Aim of the exercise = In the entries below, every line that contains "Meubles" must be located and copied.

Supplied entries =
Content starts
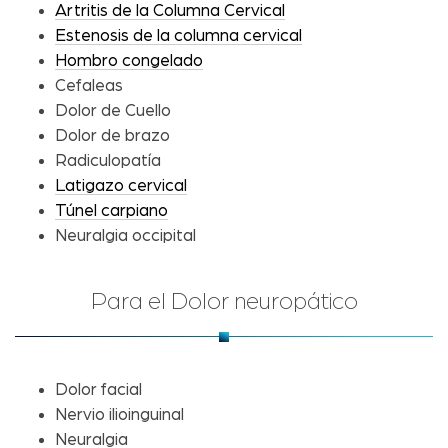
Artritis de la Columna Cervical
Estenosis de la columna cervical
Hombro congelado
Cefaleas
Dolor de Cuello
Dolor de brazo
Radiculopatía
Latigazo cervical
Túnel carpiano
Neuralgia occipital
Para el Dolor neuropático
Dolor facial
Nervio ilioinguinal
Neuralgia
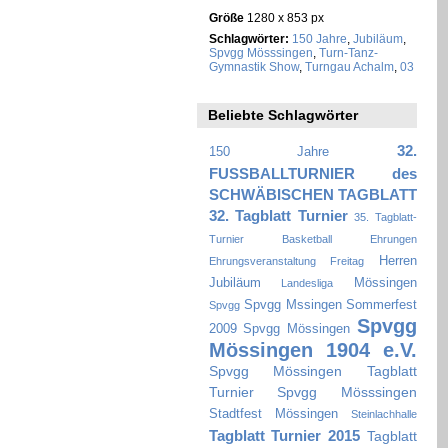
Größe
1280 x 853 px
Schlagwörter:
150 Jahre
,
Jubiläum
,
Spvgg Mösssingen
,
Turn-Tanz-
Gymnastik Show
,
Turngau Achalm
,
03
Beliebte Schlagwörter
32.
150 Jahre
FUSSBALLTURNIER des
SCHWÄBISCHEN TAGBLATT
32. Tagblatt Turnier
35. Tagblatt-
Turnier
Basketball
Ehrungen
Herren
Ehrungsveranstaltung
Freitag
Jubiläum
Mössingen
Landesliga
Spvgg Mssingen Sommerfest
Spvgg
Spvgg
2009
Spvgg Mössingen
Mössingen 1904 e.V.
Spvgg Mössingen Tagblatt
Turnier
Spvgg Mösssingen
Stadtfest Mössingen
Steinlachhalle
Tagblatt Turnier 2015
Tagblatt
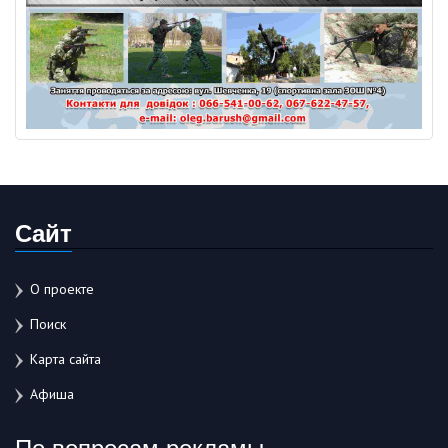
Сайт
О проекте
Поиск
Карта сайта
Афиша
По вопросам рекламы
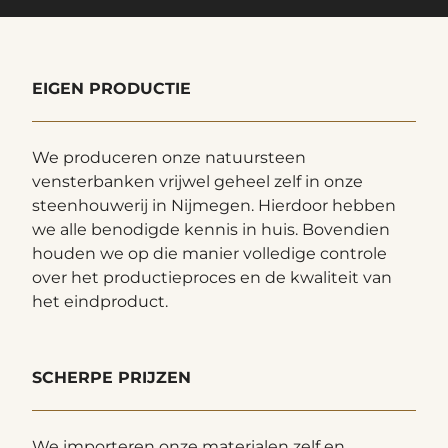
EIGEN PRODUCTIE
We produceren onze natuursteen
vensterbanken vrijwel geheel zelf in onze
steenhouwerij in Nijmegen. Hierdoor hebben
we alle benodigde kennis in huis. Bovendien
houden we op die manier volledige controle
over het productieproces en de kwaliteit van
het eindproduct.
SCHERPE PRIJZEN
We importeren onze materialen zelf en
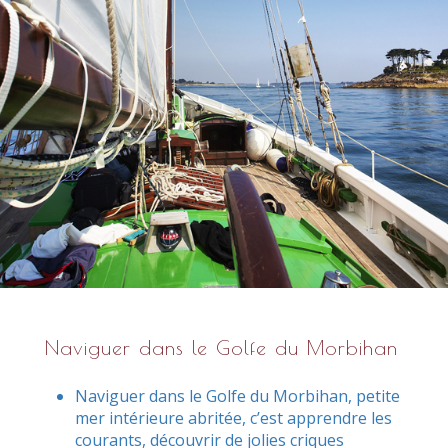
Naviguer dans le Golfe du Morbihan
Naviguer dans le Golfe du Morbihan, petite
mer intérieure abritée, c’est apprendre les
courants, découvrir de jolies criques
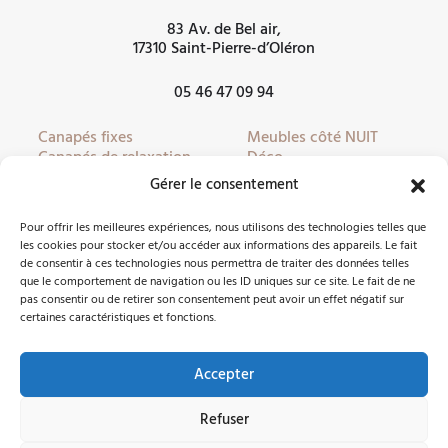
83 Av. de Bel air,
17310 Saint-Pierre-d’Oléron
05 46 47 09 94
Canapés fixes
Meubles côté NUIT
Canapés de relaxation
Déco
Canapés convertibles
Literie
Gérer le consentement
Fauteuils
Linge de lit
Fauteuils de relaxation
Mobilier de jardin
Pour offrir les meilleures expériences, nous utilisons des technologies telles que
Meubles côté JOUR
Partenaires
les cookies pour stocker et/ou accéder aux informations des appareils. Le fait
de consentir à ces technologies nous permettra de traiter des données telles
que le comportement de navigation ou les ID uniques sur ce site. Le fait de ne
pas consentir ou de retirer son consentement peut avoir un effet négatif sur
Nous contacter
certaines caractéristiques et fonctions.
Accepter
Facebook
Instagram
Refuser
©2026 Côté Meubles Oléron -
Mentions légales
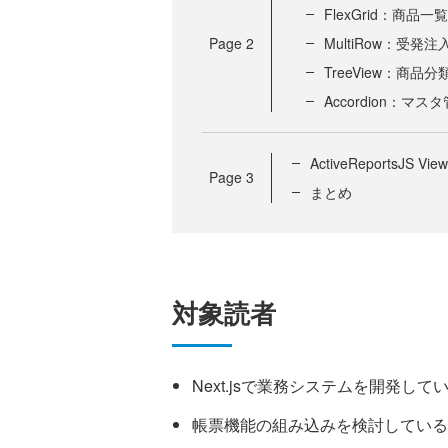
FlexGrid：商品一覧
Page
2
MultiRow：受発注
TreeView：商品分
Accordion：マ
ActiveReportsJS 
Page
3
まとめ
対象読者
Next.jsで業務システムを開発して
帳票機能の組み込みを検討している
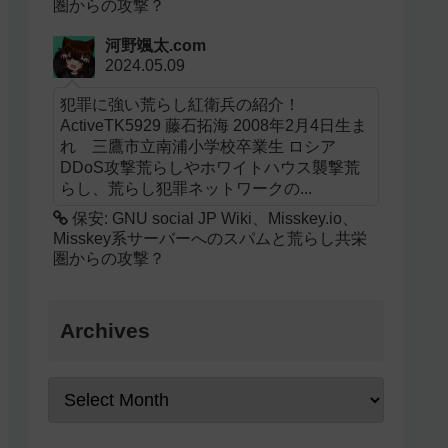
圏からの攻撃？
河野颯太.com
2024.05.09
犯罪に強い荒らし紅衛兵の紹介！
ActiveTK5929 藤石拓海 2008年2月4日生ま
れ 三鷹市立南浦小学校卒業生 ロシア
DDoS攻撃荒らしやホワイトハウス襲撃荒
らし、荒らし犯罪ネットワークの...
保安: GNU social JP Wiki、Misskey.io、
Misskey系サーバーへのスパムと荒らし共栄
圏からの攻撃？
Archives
Content ends
Solution to the exercise =
Meubles côté NUIT
Meubles côté JOUR
©2026 Côté Meubles Oléron -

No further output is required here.